Brief: For this exercise, output the entries below exactly from the line that holds "ssertações e Teses" to the line that holds "procedimiento monitorio a", both ends included. No pictures belong in the copy.

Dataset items

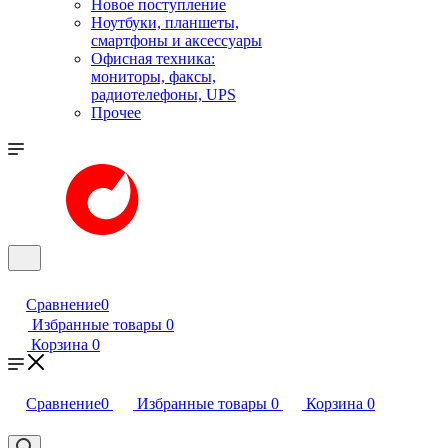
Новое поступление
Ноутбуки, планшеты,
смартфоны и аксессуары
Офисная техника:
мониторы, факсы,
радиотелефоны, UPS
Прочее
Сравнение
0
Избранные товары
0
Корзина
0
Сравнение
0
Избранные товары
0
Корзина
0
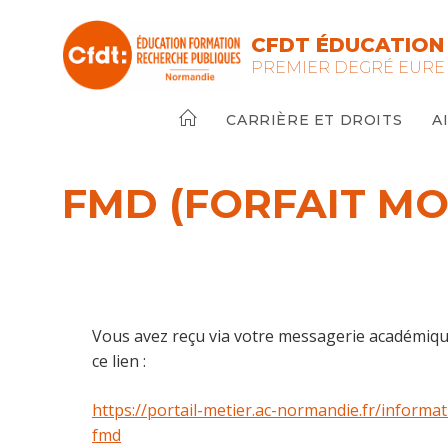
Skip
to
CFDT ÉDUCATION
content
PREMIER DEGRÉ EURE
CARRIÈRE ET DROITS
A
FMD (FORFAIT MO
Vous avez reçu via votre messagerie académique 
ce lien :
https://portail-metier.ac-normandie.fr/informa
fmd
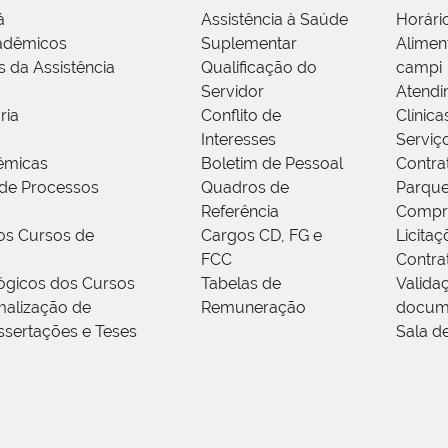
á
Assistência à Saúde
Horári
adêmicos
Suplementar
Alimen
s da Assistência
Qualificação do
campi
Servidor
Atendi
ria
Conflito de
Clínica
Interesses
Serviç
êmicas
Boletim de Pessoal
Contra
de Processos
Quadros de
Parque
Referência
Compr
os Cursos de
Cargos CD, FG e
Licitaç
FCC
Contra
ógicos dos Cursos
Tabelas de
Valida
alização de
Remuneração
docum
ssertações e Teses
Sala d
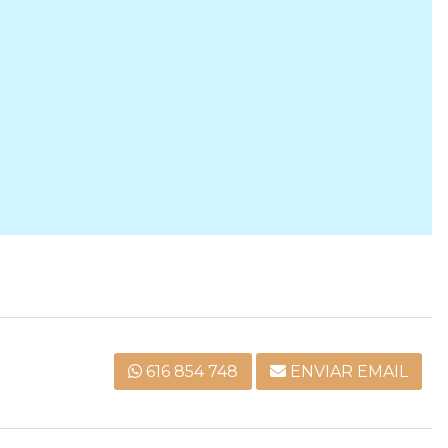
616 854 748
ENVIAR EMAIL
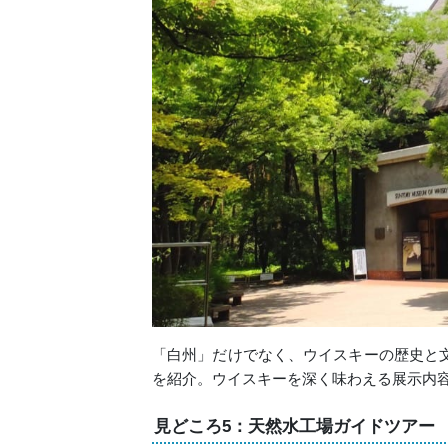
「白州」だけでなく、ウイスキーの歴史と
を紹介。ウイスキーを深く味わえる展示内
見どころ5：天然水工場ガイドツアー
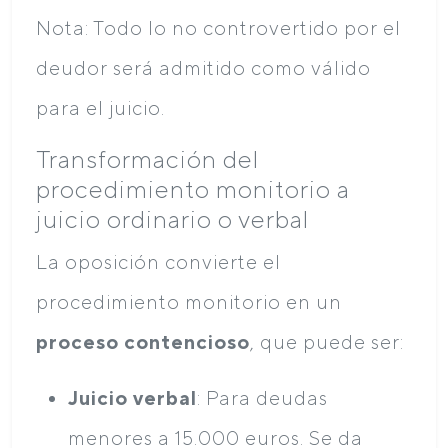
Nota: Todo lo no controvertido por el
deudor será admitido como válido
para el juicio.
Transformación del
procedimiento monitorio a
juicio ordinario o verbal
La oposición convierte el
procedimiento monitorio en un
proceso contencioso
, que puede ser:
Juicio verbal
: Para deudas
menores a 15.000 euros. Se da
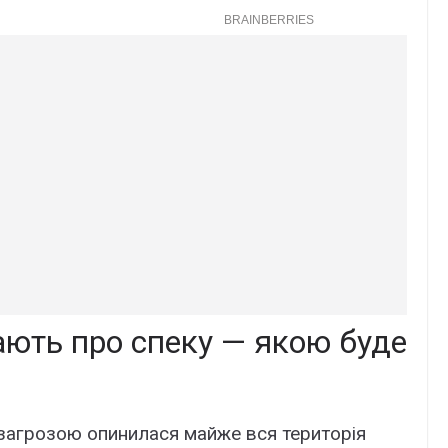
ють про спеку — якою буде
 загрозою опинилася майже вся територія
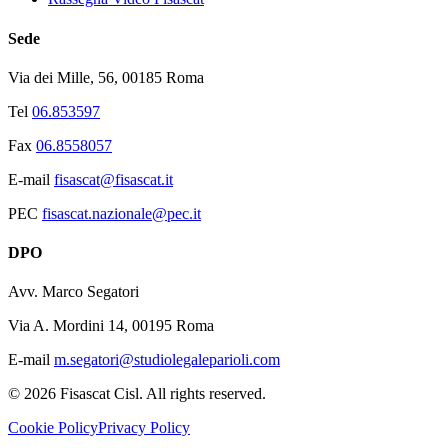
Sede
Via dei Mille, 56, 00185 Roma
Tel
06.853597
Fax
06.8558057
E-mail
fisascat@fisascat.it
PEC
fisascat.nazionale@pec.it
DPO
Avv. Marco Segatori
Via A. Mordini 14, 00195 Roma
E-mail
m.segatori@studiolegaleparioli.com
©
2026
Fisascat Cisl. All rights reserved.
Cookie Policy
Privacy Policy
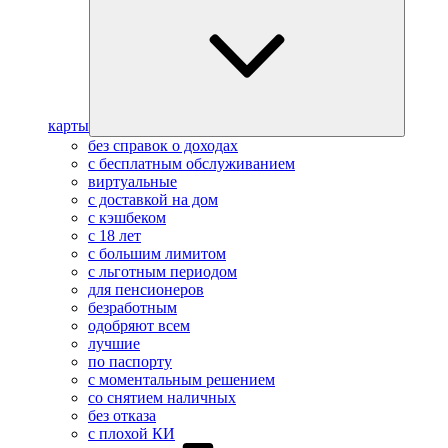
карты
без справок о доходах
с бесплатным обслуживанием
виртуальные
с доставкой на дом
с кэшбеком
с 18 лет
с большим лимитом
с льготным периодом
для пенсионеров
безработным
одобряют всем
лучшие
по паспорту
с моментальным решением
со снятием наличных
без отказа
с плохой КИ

Problem solution:
ssertações e Teses
Sala d
616 854 748
ENVIAR EMAIL
「白州」だけでなく、ウイスキーの歴史と
を紹介。ウイスキーを深く味わえる展示内
見どころ5：天然水工場ガイドツアー
Nota: Todo lo no controvertido por el
deudor será admitido como válido
para el juicio.
Transformación del
procedimiento monitorio a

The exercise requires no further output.